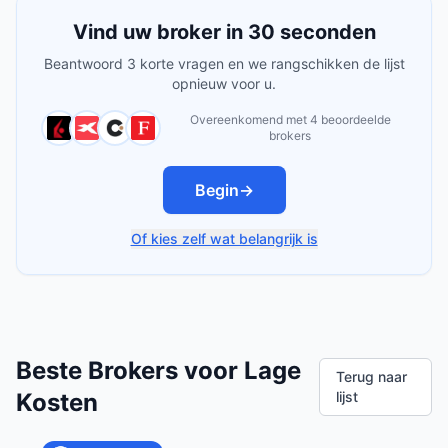
Vind uw broker in 30 seconden
Beantwoord 3 korte vragen en we rangschikken de lijst
opnieuw voor u.
Overeenkomend met 4 beoordeelde
brokers
Begin
→
Of kies zelf wat belangrijk is
Beste Brokers voor Lage
Terug naar
Kosten
lijst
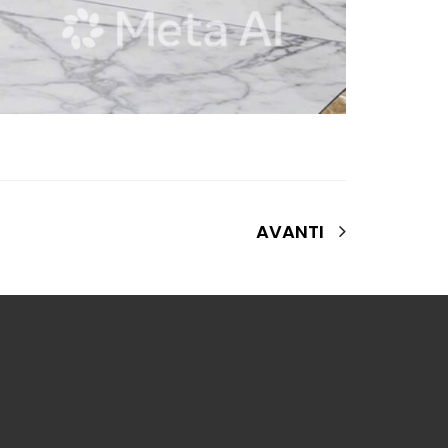
AVANTI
★ ★ ★ ★
The word is "voor". Copy every line above where it appears.

### The completed task
opnieuw voor u.
Beste Brokers voor Lage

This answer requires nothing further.